May 23, 2008
In the wake of former Massachusetts governor Mitt Romney's "universal" health-care reform, about 350,000 more people are now insured in the Bay State since the reform passed, says the Wall Street Journal.
But that decrease was not secured through the market reforms that Gov. Romney promised. Instead, Massachusetts created a new state entitlement that is already trembling on the verge of bankruptcy inside of a year, says the Journal:
- Some two-thirds of the growth in coverage owes to a low- or no-cost public insurance option.
- Called Commonwealth Care, it uses a sliding income scale to subsidize coverage for everyone under 300 percent of the federal poverty level, or about $63,000 for a family of four.
- Commonwealth Care also accounts for 60 percent of statewide growth in individual insurance over the last year, and the trend is expected to accelerate, perhaps double.
One lesson here is that while pledging "universal" coverage is easy, the harder problem is paying for it:
- This year's appropriation for Commonwealth Care was $472 million, but officials have asked for an add-on that will bring it to $625 million.

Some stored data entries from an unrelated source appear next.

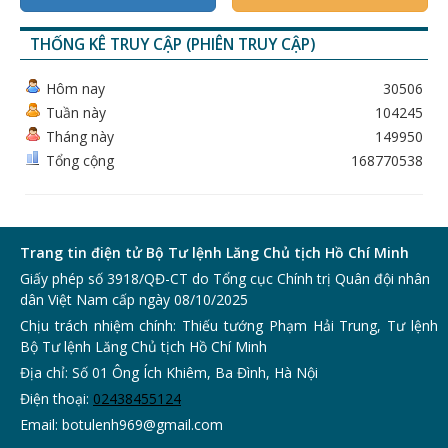
THỐNG KÊ TRUY CẬP (PHIÊN TRUY CẬP)
Hôm nay
30506
Tuần này
104245
Tháng này
149950
Tổng cộng
168770538
Trang tin điện tử Bộ Tư lệnh Lăng Chủ tịch Hồ Chí Minh
Giấy phép số 3918/QĐ-CT do Tổng cục Chính trị Quân đội nhân
dân Việt Nam cấp ngày 08/10/2025
Chịu trách nhiệm chính: Thiếu tướng Phạm Hải Trung, Tư lệnh
Bộ Tư lệnh Lăng Chủ tịch Hồ Chí Minh
Địa chỉ: Số 01 Ông Ích Khiêm, Ba Đình, Hà Nội
Điện thoại:
0243
8455124
Email:
botulenh969@gmail.com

- For 2009, Governor Deval Patrick requested $869 million but has already conceded that even that huge figure is too low.
- In addition, over the coming decade, the expected overruns float in as much as $4 billion over budget.

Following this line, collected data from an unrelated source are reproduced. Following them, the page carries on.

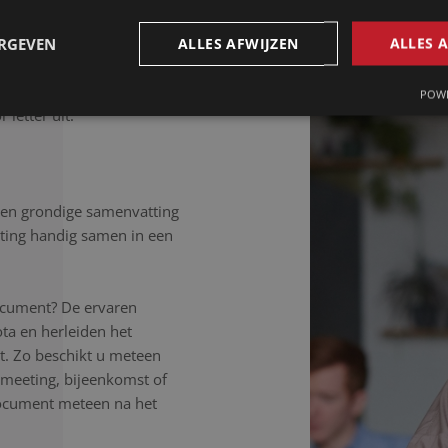
rlijk elk detail van het
, spreektaal of afgebroken
ERGEVEN
ALLES AFWIJZEN
ALLES 
, ongeacht de samenhang
isteren aandachtig, werken
POWE
 letter uit.
Een grondige samenvatting
ting handig samen in een
ocument? De ervaren
ta en herleiden het
st. Zo beschikt u meteen
n meeting, bijeenkomst of
document meteen na het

Hailed at first as a new national model, the Massachusetts nonmiracle ought to be a warning to Washington, says the Journal. Barack Obama and Hillary Clinton are both proposing versions of RomneyCare on a national scale, with similar promises that covering everyone under a government plan will reduce costs. Obama at least argues that more people would be covered were insurance more affordable. But his solution is Massachusetts on steroids -- make insurance less expensive for policyholders by transferring the extra costs onto the government. Clinton likes that but also wants the individual mandate, despite the mediocre results so far.